2. **In Natural Language Processing (NLP)**:
    - Text preprocessing step to standardize words.
    - **Example**:
    - Words like "running," "ran," and "runs" might be canonicalized to "run" (through lemmatization or stemming).
3. **In File Systems and Software**:
    - Standardizes file paths or URLs.
    - **Example**:
    - Resolving relative paths like ../folder/file.txt to its absolute form.
4. **In Cryptography**:
    - Ensures that data is in a consistent format before applying cryptographic operations.
    - **Example**:
    - Converting XML documents to a canonical form to ensure digital signatures are consistent.
5. **In Machine Learning (Data Cleaning)**:
    - Helps unify variations in data.
    - **Example**:
    - Unifying "NY," "New York," and "N.Y." into a single representation: "New York."

**Why is Canonicalization Important?**
1. **Consistency**: Makes processing easier by ensuring all inputs are in the same format.
2. **Efficiency**: Reduces duplicate representations in databases or systems.
3. **Security**: Prevents attacks based on variations in input formats (e.g., path traversal attacks).
4. **Improved Accuracy**: Essential in tasks like search indexing, text processing, and data comparison.


### **Phonetic Hashing**
    - Phonetic Hashing is a technique used to encode words or names into a hash value based on their pronunciation rather than their exact spelling.
    - This method ensures that similar-sounding words or names produce similar hash values, making it useful for tasks like fuzzy matching, spell-checking, or searching in databases.

#### **Common Algorithms for Phonetic Hashing**
1. **Soundex**:
    - One of the earliest phonetic algorithms.
    - Encodes English names to match phonetically similar words.
    - **Example**:
            - Robert and Rupert → R163
            - Ashcraft and Ashcroft → A261
2. **Metaphone**:

    - An improvement over Soundex, focusing on more accurate phonetic encoding.
    - Handles a wider range of English phonetics.
    - **Example**:
            - Smith → SM0
            - Schmidt → XMT
3. **Double Metaphone**:

    - An enhancement of Metaphone that produces two keys: one for the primary pronunciation and another for an alternative pronunciation.
    - Useful for multi-lingual and diverse pronunciation scenarios.
    - **Example**:
        - Smith → SM0
        - Schmidt → SMT
4. **NYSIIS** (New York State Identification and Intelligence System):

    - Focuses on standardizing spelling variations of names.
    - **Example**:
        - MacDonald → MCANAL
        - McDonald → MCANAL
5. **Caverphone**:

    - Developed for matching names in New Zealand.
    - Focuses on better handling of non-English phonetics.
                                                                                                    
#### **How Phonetic Hashing Works**

1. **Preprocessing**:
- Convert input text to uppercase or lowercase for uniformity.
- Remove unwanted characters like punctuation or numbers.

2. **Encoding Rules**:
- Replace specific patterns of letters with standardized phonetic representations.
- Remove silent letters or vowels where appropriate.

3. **Generate Hash**:
- Combine the phonetic codes into a fixed-length hash.
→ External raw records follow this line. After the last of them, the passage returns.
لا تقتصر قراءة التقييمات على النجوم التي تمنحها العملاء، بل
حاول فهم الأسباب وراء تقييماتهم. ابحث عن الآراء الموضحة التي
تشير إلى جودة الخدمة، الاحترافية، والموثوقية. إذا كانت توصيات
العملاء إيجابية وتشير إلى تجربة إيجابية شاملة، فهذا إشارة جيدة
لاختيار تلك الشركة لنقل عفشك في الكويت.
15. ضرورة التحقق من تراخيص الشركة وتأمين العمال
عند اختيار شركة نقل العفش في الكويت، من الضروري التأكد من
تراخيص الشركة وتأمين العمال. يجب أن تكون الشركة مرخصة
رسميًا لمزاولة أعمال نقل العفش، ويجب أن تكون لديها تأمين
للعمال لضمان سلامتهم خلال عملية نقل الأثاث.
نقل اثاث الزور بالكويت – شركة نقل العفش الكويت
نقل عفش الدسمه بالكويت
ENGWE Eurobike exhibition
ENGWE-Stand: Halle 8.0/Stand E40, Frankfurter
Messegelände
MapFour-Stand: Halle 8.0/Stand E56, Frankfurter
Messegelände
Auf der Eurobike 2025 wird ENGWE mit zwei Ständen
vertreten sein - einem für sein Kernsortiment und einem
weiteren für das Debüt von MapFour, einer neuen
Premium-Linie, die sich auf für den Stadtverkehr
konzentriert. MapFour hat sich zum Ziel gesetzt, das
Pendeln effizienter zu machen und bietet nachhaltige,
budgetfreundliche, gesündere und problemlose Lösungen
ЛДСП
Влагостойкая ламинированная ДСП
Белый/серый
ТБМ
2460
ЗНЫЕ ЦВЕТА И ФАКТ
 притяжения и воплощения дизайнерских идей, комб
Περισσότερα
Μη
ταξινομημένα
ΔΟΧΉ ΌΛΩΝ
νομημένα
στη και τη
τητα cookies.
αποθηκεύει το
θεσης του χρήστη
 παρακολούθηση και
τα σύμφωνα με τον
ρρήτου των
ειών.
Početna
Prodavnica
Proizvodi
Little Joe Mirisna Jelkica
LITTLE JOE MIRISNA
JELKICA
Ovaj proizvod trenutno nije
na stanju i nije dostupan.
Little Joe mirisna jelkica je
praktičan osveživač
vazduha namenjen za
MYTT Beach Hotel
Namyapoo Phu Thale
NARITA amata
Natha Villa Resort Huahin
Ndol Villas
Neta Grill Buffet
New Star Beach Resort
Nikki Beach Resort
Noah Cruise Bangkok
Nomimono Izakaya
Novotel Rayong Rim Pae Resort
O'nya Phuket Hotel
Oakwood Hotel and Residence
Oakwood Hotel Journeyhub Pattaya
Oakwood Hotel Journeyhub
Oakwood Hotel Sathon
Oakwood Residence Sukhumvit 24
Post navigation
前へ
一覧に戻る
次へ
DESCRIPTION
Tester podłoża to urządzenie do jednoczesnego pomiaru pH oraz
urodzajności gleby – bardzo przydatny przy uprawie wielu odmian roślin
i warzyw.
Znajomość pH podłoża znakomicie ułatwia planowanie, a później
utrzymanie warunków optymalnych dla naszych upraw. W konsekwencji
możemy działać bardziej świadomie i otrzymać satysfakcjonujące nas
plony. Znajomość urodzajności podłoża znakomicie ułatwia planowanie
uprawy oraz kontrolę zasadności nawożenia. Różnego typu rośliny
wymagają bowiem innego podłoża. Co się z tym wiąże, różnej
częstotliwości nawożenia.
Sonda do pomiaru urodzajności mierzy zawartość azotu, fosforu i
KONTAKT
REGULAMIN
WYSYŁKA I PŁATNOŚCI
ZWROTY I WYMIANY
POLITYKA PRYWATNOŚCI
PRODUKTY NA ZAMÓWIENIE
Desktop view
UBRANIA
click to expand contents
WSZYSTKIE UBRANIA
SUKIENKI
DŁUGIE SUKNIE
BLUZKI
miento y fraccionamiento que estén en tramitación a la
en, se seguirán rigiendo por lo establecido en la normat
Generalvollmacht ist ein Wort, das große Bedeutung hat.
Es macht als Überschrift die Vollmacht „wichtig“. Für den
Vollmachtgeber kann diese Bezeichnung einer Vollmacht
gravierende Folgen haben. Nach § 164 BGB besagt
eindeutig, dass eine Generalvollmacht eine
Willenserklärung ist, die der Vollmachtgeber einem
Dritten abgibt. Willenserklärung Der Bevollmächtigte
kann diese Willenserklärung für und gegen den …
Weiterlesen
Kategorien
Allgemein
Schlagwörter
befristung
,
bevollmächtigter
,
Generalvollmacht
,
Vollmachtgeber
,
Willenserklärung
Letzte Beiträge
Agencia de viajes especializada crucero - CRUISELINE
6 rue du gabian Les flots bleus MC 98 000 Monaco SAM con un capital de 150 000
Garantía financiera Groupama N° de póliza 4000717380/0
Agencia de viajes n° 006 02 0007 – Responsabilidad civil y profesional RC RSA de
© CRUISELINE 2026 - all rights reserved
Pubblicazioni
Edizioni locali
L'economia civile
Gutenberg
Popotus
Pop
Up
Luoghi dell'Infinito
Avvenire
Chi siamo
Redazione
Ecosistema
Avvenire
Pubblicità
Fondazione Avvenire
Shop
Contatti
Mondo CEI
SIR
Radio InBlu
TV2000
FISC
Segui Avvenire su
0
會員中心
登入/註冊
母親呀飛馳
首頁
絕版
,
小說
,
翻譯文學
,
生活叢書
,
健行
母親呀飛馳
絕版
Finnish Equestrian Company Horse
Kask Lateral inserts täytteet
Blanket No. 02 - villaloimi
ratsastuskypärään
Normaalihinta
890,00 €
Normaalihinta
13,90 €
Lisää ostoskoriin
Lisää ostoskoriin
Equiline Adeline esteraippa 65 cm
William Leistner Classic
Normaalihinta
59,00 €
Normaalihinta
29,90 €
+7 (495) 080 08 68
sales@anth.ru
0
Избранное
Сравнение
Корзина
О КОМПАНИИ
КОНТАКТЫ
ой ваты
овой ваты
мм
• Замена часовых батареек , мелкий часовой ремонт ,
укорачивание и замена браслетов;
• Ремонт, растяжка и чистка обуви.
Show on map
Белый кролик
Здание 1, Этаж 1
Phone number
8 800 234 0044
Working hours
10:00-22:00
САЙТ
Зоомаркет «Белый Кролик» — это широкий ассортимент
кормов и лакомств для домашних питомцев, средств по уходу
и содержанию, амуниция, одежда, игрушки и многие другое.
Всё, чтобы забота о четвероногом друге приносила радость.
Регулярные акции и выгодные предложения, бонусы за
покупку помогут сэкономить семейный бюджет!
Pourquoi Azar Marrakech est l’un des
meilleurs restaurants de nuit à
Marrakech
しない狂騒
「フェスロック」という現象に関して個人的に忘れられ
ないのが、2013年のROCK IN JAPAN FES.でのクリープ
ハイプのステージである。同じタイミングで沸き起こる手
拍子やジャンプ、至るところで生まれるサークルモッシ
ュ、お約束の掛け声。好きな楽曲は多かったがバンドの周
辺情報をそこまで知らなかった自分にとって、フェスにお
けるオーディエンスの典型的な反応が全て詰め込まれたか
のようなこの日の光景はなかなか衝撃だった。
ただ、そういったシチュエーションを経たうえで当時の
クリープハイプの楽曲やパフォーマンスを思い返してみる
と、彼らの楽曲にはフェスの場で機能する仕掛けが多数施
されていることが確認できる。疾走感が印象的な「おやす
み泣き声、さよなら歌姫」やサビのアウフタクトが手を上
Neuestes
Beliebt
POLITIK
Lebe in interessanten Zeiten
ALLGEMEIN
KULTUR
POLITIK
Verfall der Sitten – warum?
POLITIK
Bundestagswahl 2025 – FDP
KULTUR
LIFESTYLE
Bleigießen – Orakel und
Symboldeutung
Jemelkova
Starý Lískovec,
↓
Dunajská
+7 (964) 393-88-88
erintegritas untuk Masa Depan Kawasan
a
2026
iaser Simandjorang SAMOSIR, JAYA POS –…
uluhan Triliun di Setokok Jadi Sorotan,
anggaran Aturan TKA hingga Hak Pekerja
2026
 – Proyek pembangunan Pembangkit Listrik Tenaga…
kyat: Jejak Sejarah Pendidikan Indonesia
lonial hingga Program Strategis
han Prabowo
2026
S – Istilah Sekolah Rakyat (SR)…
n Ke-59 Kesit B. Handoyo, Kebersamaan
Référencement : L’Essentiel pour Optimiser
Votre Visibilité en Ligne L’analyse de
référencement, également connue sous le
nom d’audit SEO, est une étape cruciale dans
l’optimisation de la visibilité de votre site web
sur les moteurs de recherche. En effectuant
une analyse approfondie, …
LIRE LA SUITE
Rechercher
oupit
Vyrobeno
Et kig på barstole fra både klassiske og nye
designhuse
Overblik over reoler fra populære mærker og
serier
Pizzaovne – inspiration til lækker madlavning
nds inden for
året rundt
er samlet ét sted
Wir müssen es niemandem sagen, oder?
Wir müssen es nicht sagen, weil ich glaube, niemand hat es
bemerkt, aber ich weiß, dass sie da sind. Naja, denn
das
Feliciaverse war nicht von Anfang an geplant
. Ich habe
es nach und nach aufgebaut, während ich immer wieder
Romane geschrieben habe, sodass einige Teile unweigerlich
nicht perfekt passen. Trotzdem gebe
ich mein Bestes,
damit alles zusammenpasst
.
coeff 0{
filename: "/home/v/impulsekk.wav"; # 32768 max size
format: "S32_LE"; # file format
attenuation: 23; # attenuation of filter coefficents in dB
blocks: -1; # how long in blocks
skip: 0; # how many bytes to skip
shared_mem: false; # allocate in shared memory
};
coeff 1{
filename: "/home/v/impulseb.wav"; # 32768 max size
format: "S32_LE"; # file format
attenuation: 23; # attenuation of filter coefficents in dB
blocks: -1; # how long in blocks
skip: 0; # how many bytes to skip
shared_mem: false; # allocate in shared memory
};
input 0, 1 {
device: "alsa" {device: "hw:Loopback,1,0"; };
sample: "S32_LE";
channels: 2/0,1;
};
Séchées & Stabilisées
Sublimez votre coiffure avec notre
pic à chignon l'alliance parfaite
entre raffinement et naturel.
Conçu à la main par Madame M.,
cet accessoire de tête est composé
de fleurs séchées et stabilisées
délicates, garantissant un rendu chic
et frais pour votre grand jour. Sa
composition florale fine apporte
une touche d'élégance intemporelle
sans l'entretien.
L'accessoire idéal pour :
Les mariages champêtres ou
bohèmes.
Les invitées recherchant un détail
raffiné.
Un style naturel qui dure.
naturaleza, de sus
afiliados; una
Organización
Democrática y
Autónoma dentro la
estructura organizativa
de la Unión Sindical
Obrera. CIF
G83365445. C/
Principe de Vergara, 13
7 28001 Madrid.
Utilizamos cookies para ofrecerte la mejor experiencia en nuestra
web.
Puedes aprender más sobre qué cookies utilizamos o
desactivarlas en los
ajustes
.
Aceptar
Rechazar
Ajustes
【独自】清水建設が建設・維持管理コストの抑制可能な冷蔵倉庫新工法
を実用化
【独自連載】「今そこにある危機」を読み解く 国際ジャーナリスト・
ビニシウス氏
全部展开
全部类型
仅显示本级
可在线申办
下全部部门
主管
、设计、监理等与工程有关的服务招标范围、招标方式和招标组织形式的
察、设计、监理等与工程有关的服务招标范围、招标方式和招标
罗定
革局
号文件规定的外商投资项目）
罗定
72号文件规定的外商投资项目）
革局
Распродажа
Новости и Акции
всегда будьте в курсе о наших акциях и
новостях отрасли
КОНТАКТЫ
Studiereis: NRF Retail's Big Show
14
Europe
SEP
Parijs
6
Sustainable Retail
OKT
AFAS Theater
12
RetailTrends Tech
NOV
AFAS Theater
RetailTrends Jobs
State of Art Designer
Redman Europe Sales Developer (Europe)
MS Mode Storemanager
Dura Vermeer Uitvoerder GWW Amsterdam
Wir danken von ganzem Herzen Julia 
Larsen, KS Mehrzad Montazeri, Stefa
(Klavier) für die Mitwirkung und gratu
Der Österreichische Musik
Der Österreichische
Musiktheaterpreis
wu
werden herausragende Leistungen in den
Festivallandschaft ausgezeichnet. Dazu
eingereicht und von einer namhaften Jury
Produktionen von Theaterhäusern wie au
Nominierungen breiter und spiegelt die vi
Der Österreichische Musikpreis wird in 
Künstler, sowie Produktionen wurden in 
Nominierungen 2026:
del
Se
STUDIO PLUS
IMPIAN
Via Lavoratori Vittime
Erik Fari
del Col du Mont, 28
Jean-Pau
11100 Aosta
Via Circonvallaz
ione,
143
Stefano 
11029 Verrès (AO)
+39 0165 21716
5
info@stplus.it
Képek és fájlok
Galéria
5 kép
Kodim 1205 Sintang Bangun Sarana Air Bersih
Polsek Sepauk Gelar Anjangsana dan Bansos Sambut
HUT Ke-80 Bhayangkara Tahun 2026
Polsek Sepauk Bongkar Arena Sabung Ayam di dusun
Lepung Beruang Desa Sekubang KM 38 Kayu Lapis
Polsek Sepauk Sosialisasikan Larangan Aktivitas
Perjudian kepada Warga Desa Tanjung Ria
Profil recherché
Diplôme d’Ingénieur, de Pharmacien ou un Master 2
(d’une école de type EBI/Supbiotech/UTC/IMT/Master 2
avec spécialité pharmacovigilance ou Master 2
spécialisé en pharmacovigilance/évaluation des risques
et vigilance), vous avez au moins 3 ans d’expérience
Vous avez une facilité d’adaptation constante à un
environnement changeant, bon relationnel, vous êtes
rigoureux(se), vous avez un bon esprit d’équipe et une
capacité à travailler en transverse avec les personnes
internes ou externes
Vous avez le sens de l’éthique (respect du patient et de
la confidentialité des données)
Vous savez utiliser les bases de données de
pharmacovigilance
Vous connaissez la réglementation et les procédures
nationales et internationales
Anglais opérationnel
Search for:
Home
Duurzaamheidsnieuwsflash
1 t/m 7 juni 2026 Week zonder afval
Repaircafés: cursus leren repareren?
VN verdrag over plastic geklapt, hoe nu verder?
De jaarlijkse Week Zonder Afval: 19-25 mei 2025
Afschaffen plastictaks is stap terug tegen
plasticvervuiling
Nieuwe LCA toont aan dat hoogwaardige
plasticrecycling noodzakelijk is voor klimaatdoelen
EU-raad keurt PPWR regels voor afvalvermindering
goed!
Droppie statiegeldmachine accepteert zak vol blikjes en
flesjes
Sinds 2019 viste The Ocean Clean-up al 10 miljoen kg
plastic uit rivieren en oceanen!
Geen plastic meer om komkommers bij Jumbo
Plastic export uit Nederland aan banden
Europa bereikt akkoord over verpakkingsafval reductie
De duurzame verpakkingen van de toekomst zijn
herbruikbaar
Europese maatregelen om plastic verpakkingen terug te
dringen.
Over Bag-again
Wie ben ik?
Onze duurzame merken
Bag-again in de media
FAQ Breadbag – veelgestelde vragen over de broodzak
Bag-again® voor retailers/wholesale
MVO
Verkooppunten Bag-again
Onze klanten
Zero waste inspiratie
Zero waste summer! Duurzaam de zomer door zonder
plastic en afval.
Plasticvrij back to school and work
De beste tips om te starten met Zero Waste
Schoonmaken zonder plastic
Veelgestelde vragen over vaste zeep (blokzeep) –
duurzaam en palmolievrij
#### **Applications of Phonetic Hashing**

1. **Database Searching**:
- Helps search for names or terms with varying spellings (e.g., "Smith" vs. "Smyth").

2. **Spell-Checking**:
- Suggests corrections for misspelled words based on phonetic similarity.

3. **Record Linkage**:
- Identifies matching records in datasets with slight variations in spelling.

4. **Fraud Detection**:
- Matches names with similar pronunciations to identify duplicates.

5. **Linguistics**:
- Analyzes phonetic patterns in large text corpora.



### **Edit Distance**
- Edit Distance, also known as Levenshtein Distance, is a measure of the minimum number of single-character edits required to convert one string into another. 
- These edits include:
1. **Insertion**: Adding a character.
2. **Deletion**: Removing a character.
3. **Substitution**: Replacing one character with another.

## Applications of Edit Distance
- **Spell Checkers**: Suggest corrections for misspelled words.
- **Plagiarism Detection**: Compare documents for similarity.
- **DNA Sequence Alignment**: Compare genetic sequences.
- **Natural Language Processing**: Text similarity analysis.